The inspector-general of police had directed all assistant inspectors-general in charge of zonal commands, commissioners of police and other police field commanders to find ways of ending the illegal business. 

The office ordered that all motherless babies’ homes and centres in their respective domains be properly monitored so as to curtail the trafficking in babies.

Police operations

In one operation, police on July 14 said Augustina Onyenwe, 60, was arrested on July 7 for allegedly running a baby factory in the Isolo area of Lagos state. 

Hakeem Odumosu, the commissioner of police in Lagos, paraded the suspects, including the proprietor, Onyenwe, who was accused of keeping young pregnant women to produce babies for sale. 

The victims, aged 12 and 20, were sent protective custody while the suspect were arraigned, Mr Odumosu explained. 

The police command in Anambra in southeast Nigeria on March 11 also busted a baby factory at Otolo, Nnewi. Four pregnant girls were rescued. 

Police also raided another baby factory in Anantigha, Calabar South, rescuing 24 pregnant women and 11 babies, and arrested two suspects on February. 10. 

The National Agency for the Prohibition of Trafficking in Persons (NAPTIP) has shuttered many other baby factories across the country, including Nwamaka Herbal Centre, located at Ikpokwu, in Abia State. 

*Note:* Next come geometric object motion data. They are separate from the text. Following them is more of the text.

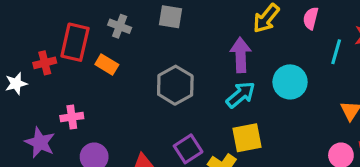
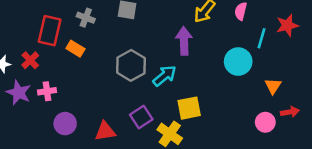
red cross: (45, 63) -> (30, 60), moved, turned -30
cyan circle: (290, 82) -> (238, 62), moved
cyan arrow: (241, 95) -> (165, 76), moved
purple star: (40, 143) -> (19, 93), moved

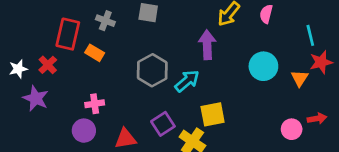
red star: (287, 25) -> (321, 62), moved
cyan line: (261, 38) -> (310, 35), moved, turned -30
orange triangle: (273, 86) -> (300, 78), moved
pink cross: (47, 91) -> (95, 104), moved

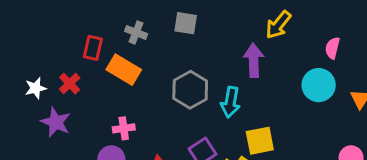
pink semicircle: (266, 14) -> (333, 48), moved
red rectangle: (68, 34) -> (93, 48), size x0.7
orange rectangle: (95, 53) -> (124, 70), size x1.5
cyan arrow: (187, 81) -> (230, 102), turned 140

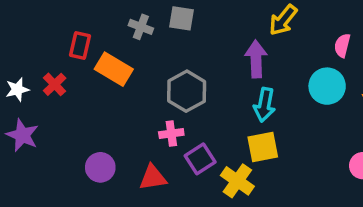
gray cross: (136, 32) -> (141, 27), moved
cyan arrow: (230, 102) -> (264, 105), moved
purple star: (56, 122) -> (22, 135), moved
pink cross: (124, 128) -> (171, 133), moved

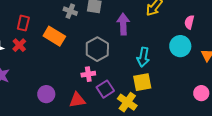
red rectangle: (80, 45) -> (23, 23), moved
purple arrow: (256, 59) -> (123, 24), moved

It also shut down an illegal medical outfit, Akuchi Herbal Concept in New Nyanyan, Abuja, where a self-acclaimed chief medical director was arrested. 

The spike may have been caused by poverty because those arrested have explained they were lured into it with money. 

A medical doctor and an analyst, Dr Peter Adebayo, said some orphanages are also points of sale for babies because they attract little suspicion. 

“It is common knowledge that many orphanages also engage in selling babies to couples,” he said.

“There are cases of teenage girls being impregnated by jobless boys and left to bear the brunt. Not having the means to take care of their babies, many of these girls are paid off by criminals to hand over their babies for sale.”

NAPTIP Director-General Basheer Mohammed called for tighter adoption and child-protection laws.

He promised to build on existing policies and cooperating with other security agencies.